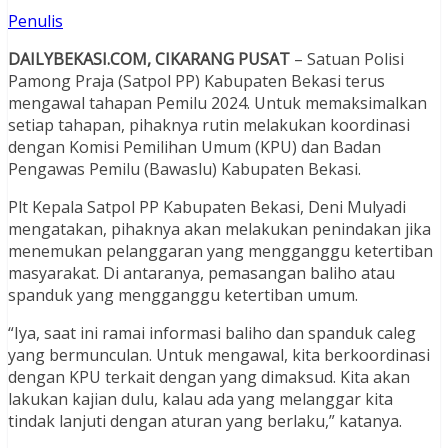
Penulis
DAILYBEKASI.COM, CIKARANG PUSAT
– Satuan Polisi
Pamong Praja (Satpol PP) Kabupaten Bekasi terus
mengawal tahapan Pemilu 2024. Untuk memaksimalkan
setiap tahapan, pihaknya rutin melakukan koordinasi
dengan Komisi Pemilihan Umum (KPU) dan Badan
Pengawas Pemilu (Bawaslu) Kabupaten Bekasi.
Plt Kepala Satpol PP Kabupaten Bekasi, Deni Mulyadi
mengatakan, pihaknya akan melakukan penindakan jika
menemukan pelanggaran yang mengganggu ketertiban
masyarakat. Di antaranya, pemasangan baliho atau
spanduk yang mengganggu ketertiban umum.
“Iya, saat ini ramai informasi baliho dan spanduk caleg
yang bermunculan. Untuk mengawal, kita berkoordinasi
dengan KPU terkait dengan yang dimaksud. Kita akan
lakukan kajian dulu, kalau ada yang melanggar kita
tindak lanjuti dengan aturan yang berlaku,” katanya.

---

About this exercise: Give the lines exactly, from the first line of the entries to the line with "dan spanduk caleg", both ends included. Skip the pictures.

Task answer:
Penulis
DAILYBEKASI.COM, CIKARANG PUSAT
– Satuan Polisi
Pamong Praja (Satpol PP) Kabupaten Bekasi terus
mengawal tahapan Pemilu 2024. Untuk memaksimalkan
setiap tahapan, pihaknya rutin melakukan koordinasi
dengan Komisi Pemilihan Umum (KPU) dan Badan
Pengawas Pemilu (Bawaslu) Kabupaten Bekasi.
Plt Kepala Satpol PP Kabupaten Bekasi, Deni Mulyadi
mengatakan, pihaknya akan melakukan penindakan jika
menemukan pelanggaran yang mengganggu ketertiban
masyarakat. Di antaranya, pemasangan baliho atau
spanduk yang mengganggu ketertiban umum.
“Iya, saat ini ramai informasi baliho dan spanduk caleg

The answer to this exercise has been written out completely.